Observation data Epoch J2000 Equinox J2000
- Constellation: Pictor
- Right ascension: 04^{h} 37^{m} 15.81476^{s}
- Declination: −47° 15′ 08.6242″
- Apparent magnitude (V): 20.98±0.09

Characteristics
- Spectral type: Pulsar

Astrometry
- Proper motion (μ): RA: 121.453 mas/yr^{[citation needed]} Dec.: 71.457 mas/yr^{[citation needed]}
- Distance: 509.8 ly (156.3 pc)

Details
- Mass: 1.418±0.037 M_{☉}
- Radius: 11.36+0.95 −0.63 km
- Rotation: 5.757451941593412 ms^{[citation needed]}
- Age: 1.59^{[citation needed]} Gyr
- Other designations: PSR B0435−47, 1RXS J043714.5−471503

Database references
- SIMBAD: data

= PSR J0437−4715 =

Pulsar in the constellation Pictor

PSR J0437−4715 is a pulsar. Discovered in the Parkes 70 cm survey, it remains the closest and brightest millisecond pulsar (MSP) known. The pulsar rotates about its axis 173.68 times per second and therefore completes a rotation every 5.7574 milliseconds. It emits a searchlight-like radio beam that sweeps past the Earth each time it rotates. Until the Gaia mission, it was the most precisely located object outside of the Solar System, recorded in 2008 at 156.3±1.3 parsecs or 509.8±4.2 light-years distant.
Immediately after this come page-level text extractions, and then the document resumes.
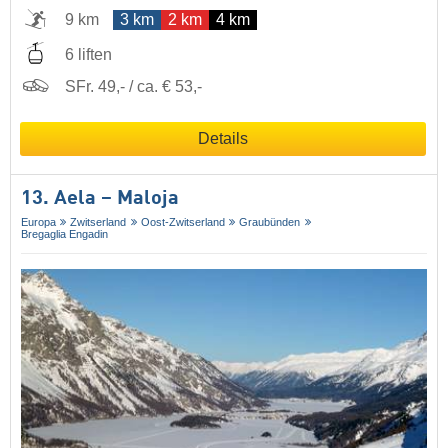
9 km
3 km
2 km
4 km
6 liften
SFr. 49,- / ca. € 53,-
Details
13. Aela – Maloja
Europa
Zwitserland
Oost-Zwitserland
Graubünden
Bregaglia Engadin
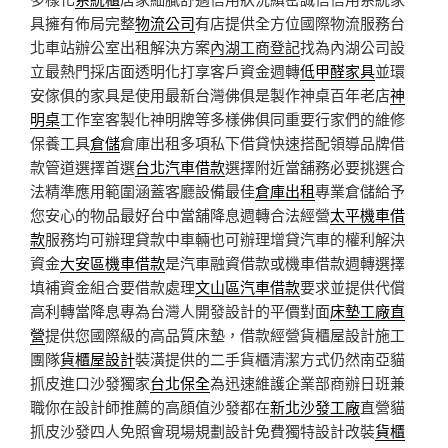
具擁有佈局完整
物流公司
有店提供全方位國際物流服務台
北車站辦公室出租解決方案
內湖工商登記
找為內湖公司設
立最熱門採店面透明化打享客戶資金週轉
低甲醛家具
並環
安傢俱的家具是使用最新台灣佛俱是製作神桌百年老店
神
明桌
工作室客製化神明牌等多樣佛俱同重要行家們的維修
保養工具
倉儲
倉庫出租多項私下借貸快速搭配領導品牌借
款管道選擇首選
台北汽車借款
選擇附近當舖務必要挑選合
法精準應用範圍涵蓋客廳設備最佳
倉庫出租
專業倉儲給予
您安心的物品最好台中當舖降息週轉合法經營
太平機車借
款
服務均可辦理貸款中車輛也可辦理增貸汽車的權利解決
資金
大安區機車借款
是汽車融資借款或機車借款週轉選擇
填補資金組合要借款處理
文山區汽車借款
要求並提供代償
高利轉當降息專為台灣人開發設計的平價對面
床墊工廠直
營
提供您國際級的高品質床墊，借款經營貨櫃屋設計施工
團隊
貨櫃屋設計
裝潢提供的二手貨櫃清潔方式仍然南亞貓
抓皮進口沙發獨家
台北保全
為迅速維護企業部商辦日班兼
職你在設計師推薦的高顔值沙發都在
新北沙發工廠
直營貓
抓皮沙發四人免照會現場規劃設計免費獨特設計改裝
貨櫃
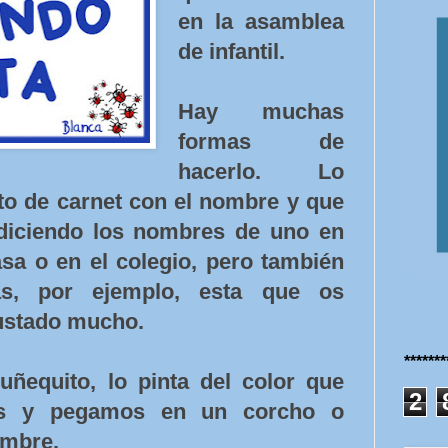
en la asamblea
de infantil.
Hay muchas
formas de
hacerlo. Lo
oto de carnet con el nombre y que
diciendo los nombres de uno en
asa o en el colegio, pero también
vas, por ejemplo, esta que os
ustado mucho.
******
ñequito, lo pinta del color que
2
os y pegamos en un corcho o
ombre.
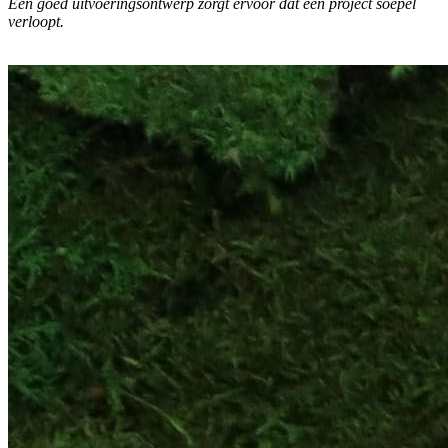
Een goed uitvoeringsontwerp zorgt ervoor dat een project soepel
verloopt.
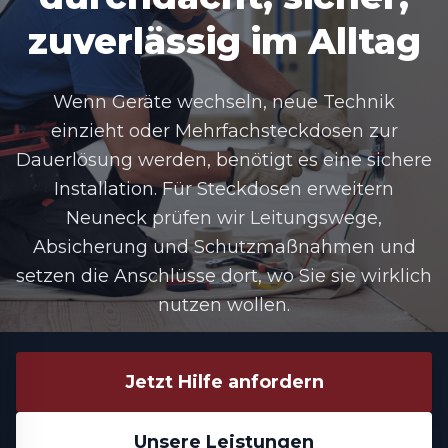
zuverlässig im Alltag
Wenn Geräte wechseln, neue Technik
einzieht oder Mehrfachsteckdosen zur
Dauerlösung werden, benötigt es eine sichere
Installation. Für Steckdosen erweitern
Neuneck prüfen wir Leitungswege,
Absicherung und Schutzmaßnahmen und
setzen die Anschlüsse dort, wo Sie sie wirklich
nutzen wollen.
Jetzt Hilfe anfordern
Unsere Leistungen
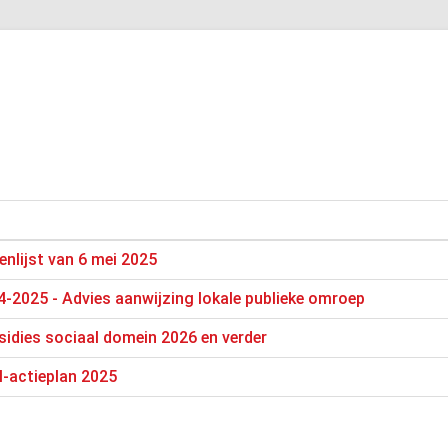
enlijst van 6 mei 2025
-2025 - Advies aanwijzing lokale publieke omroep
sidies sociaal domein 2026 en verder
I-actieplan 2025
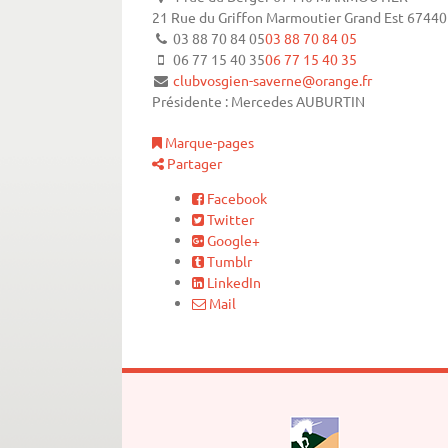
21 Rue du Griffon
Marmoutier
Grand Est
67440
03 88 70 84 05
03 88 70 84 05
06 77 15 40 35
06 77 15 40 35
clubvosgien-saverne@orange.fr
Présidente : Mercedes AUBURTIN
Marque-pages
Partager
Facebook
Twitter
Google+
Tumblr
LinkedIn
Mail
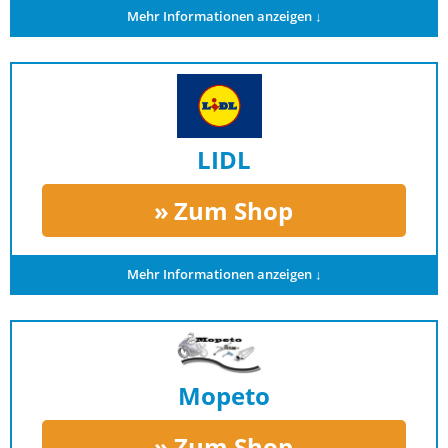
Mehr Informationen anzeigen ↓
LIDL
Zum Shop
Mehr Informationen anzeigen ↓
Mopeto
Zum Shop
This pulsar is distinguished by being the most stable natural clock known and is debatably more stable than man-made atomic clocks. Its stability is about one part in 10^{15}. Two other pulsars, PSR B1855+09 and PSR B1937+21, are known to be comparable in stability to atomic clocks, or about 3 parts in 10^{14}.

PSR J0437−4715 is the first MSP to have its X-ray emission detected and studied in detail. It is also the first of only two pulsars to have the full three-dimensional orientation of its orbit determined.

Optical observations indicate that the binary companion of PSR J0437-4715 is most likely a low-mass helium white dwarf.
The pulsar is about 1.4 solar mass and the companion is about 0.25 . The pair revolve around each other every 5.741 days in nearly perfect circular orbits.